··· Provided information
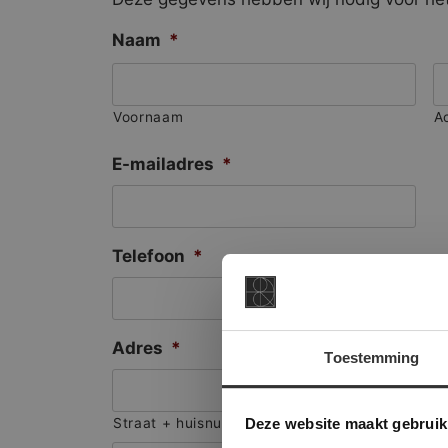
Naam
*
Voornaam
A
E-mailadres
*
Telefoon
*
Adres
*
Toestemming
This Cookie
Deze websi
Deze website maakt gebruik
Straat + huisnummer
onze websit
······
An exact retyping of each record, with no pictures, is the answer required.

Naam
*
Voornaam
A
E-mailadres
*
Telefoon
*
Adres
*
Toestemming
This Cookie
Deze websi
Deze website maakt gebruik
Straat + huisnummer
onze websit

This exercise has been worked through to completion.